The CFCM, launched last year to represent the diverse groups among France's five million Muslims, has split over the veil decision. One of its largest member groups has come out in favour of protest marches set for at least four large cities.
"I'm not going out on the streets to demonstrate on January 17 and I don't advise my brothers to frighten citizens two months before the regional elections," Boubakeur said.
"Demonstrations in the name of religion are very dangerous," he told the daily Le Parisien on Wednesday. "I ask everyone to be wary of the sirens of political Islam."
MUSLIMS FEEL TARGETED
One of the CFCM's main groups, the activist Union of French Islamic Organisations (UOIF), has called on all Muslims to protest against a law that most mainstream politicians support as a bulwark against growing radical influence among Muslims.
The first pro-veil march in Paris last month rallied over 3,000 protesters, many of them veiled young women.
UOIF President Lhaj Thami Breze said the new law, which would ban Jewish scullcaps and large Christian crosses along with Muslim veils, was clearly aimed mostly at Muslims.
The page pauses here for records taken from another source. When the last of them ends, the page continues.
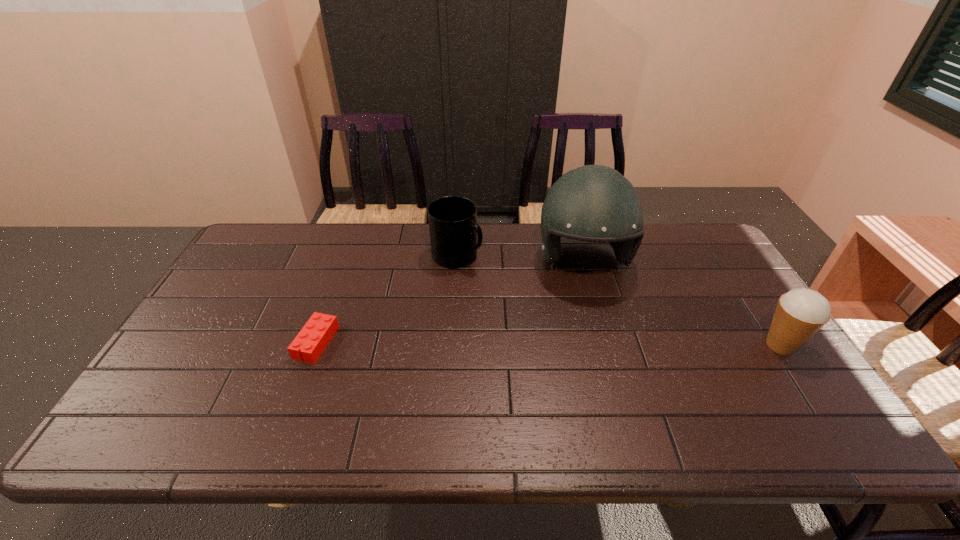 This screenshot has width=960, height=540. What are the coordinates of `free point between the mug and the Lego` in the screenshot? It's located at (387, 299).

What are the coordinates of `the second closest object relative to the leftmost object` in the screenshot? It's located at tap(594, 203).

Where is `object that stands as the second closest to the tallest object`? object that stands as the second closest to the tallest object is located at coordinates (800, 313).

You are a GUI agent. You are given a task and a screenshot of the screen. Output one action in this format:
    pyautogui.click(x=<x>, y=<y>)
    Task: Click on the blank area in the image that satisfies the following two spatial constraints: 1. on the front side of the second object from right to left; 2. on the left side of the icecream
    
    Given the screenshot: What is the action you would take?
    pyautogui.click(x=606, y=345) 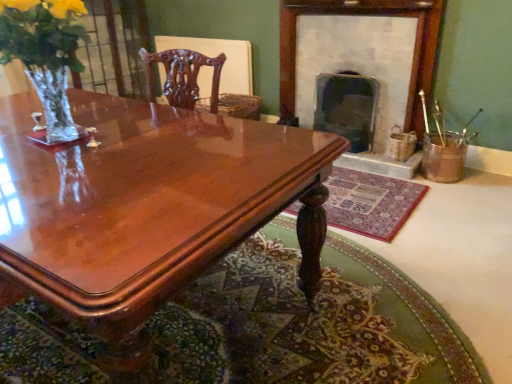 In order to face clear glass vase at left, should I rotate leftwards or rightwards?

A 26.277 degree turn to the left will do.

This screenshot has width=512, height=384. What are the coordinates of `carpeted mat at lower center, the 1th mat from the top` in the screenshot? It's located at (370, 202).

In order to face carpeted rug at center, positioned as the second mat in top-to-bottom order, should I rotate leftwards or rightwards?

Turn left by 1.113 degrees to look at carpeted rug at center, positioned as the second mat in top-to-bottom order.

Measure the distance between point (72, 210) and camera.

Point (72, 210) is 1.09 meters from camera.

This screenshot has height=384, width=512. Describe the element at coordinates (183, 76) in the screenshot. I see `mahogany wood chair at upper center` at that location.

You are a GUI agent. You are given a task and a screenshot of the screen. Output one action in this format:
    pyautogui.click(x=<x>, y=<y>)
    Task: Click on the clear glass vase at left
    The height and width of the screenshot is (384, 512).
    Given the screenshot: What is the action you would take?
    [x=46, y=54]

Is mahogany wood chair at upper center taller than dark gray stone fireplace at center, acting as the 2th fireplace starting from the left?

Indeed, mahogany wood chair at upper center has a greater height compared to dark gray stone fireplace at center, acting as the 2th fireplace starting from the left.

Is mahogany wood chair at upper center bigger or smaller than dark gray stone fireplace at center, acting as the 2th fireplace starting from the left?

Considering their sizes, mahogany wood chair at upper center takes up less space than dark gray stone fireplace at center, acting as the 2th fireplace starting from the left.

Is mahogany wood chair at upper center directly adjacent to dark gray stone fireplace at center, arranged as the first fireplace when viewed from the right?

No, mahogany wood chair at upper center is not touching dark gray stone fireplace at center, arranged as the first fireplace when viewed from the right.

Is carpeted mat at lower center, the second mat from the bottom, turned away from shiny brown wood coffee table at center?

No, carpeted mat at lower center, the second mat from the bottom, is not facing away from shiny brown wood coffee table at center.

Are carpeted mat at lower center, the 1th mat from the top, and shiny brown wood coffee table at center far apart?

Yes, carpeted mat at lower center, the 1th mat from the top, is far from shiny brown wood coffee table at center.

From the image's perspective, does carpeted mat at lower center, the second mat from the bottom, appear higher than shiny brown wood coffee table at center?

Yes, from the image's perspective, carpeted mat at lower center, the second mat from the bottom, is over shiny brown wood coffee table at center.

Considering the sizes of objects shiny brown wood coffee table at center and carpeted rug at center, marked as the first mat in a bottom-to-top arrangement, in the image provided, who is smaller, shiny brown wood coffee table at center or carpeted rug at center, marked as the first mat in a bottom-to-top arrangement,?

Smaller between the two is carpeted rug at center, marked as the first mat in a bottom-to-top arrangement.

Where is `mat below the shiny brown wood coffee table at center (from the image's perspective)`? The width and height of the screenshot is (512, 384). mat below the shiny brown wood coffee table at center (from the image's perspective) is located at coordinates (265, 327).

From a real-world perspective, does shiny brown wood coffee table at center sit lower than carpeted rug at center, positioned as the second mat in top-to-bottom order?

No, from a real-world perspective, shiny brown wood coffee table at center is not below carpeted rug at center, positioned as the second mat in top-to-bottom order.

Between shiny brown wood coffee table at center and carpeted rug at center, marked as the first mat in a bottom-to-top arrangement, which one has more height?

shiny brown wood coffee table at center is taller.

Does point (148, 69) come farther from viewer compared to point (393, 50)?

Yes, point (148, 69) is farther from viewer.

Starting from the mahogany wood chair at upper center, which fireplace is the 2nd one in front? Please provide its 2D coordinates.

[(364, 52)]

Between mahogany wood chair at upper center and smooth stone fireplace at upper right, which ranks as the 2th fireplace in right-to-left order, which one has smaller width?

With smaller width is smooth stone fireplace at upper right, which ranks as the 2th fireplace in right-to-left order.

Is carpeted rug at center, positioned as the second mat in top-to-bottom order, to the left of mahogany wood chair at upper center from the viewer's perspective?

In fact, carpeted rug at center, positioned as the second mat in top-to-bottom order, is to the right of mahogany wood chair at upper center.

Consider the image. Considering the sizes of carpeted rug at center, positioned as the second mat in top-to-bottom order, and mahogany wood chair at upper center in the image, is carpeted rug at center, positioned as the second mat in top-to-bottom order, wider or thinner than mahogany wood chair at upper center?

Clearly, carpeted rug at center, positioned as the second mat in top-to-bottom order, has more width compared to mahogany wood chair at upper center.

From a real-world perspective, is carpeted rug at center, marked as the first mat in a bottom-to-top arrangement, positioned under mahogany wood chair at upper center based on gravity?

Yes, from a real-world perspective, carpeted rug at center, marked as the first mat in a bottom-to-top arrangement, is below mahogany wood chair at upper center.

Considering the relative positions of carpeted rug at center, marked as the first mat in a bottom-to-top arrangement, and mahogany wood chair at upper center in the image provided, is carpeted rug at center, marked as the first mat in a bottom-to-top arrangement, in front of mahogany wood chair at upper center?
There are few skullcaps or large crosses seen in public schools.
"It's not the Catholics or Jews who are singled out, it's the Muslims," he told the daily Metro. "This is the way the Muslim community sees it."
Breze rejected arguments by supporters of the anti-veil law that a few schoolgirls with covered heads represented a threat to France's tradition of strict separation of church and state.
"They girls who wear it love France," he said.
"We have to support them so they don't get shut out and have to continue their studies in private schools. We know our Catholic brothers are very tolerant and accept veiled girls."
The UOIF published a fatwa (edict) by a council of European Islamic scholars that said: "Forcing a Muslim woman to take off her veil, which expresses her religious conscience and free choice, is considered the worst oppression a woman can suffer."
Chirac's centre-right government wants to rush the anti-veil law through parliament so debate starts before the regional elections and the ban is effective in September.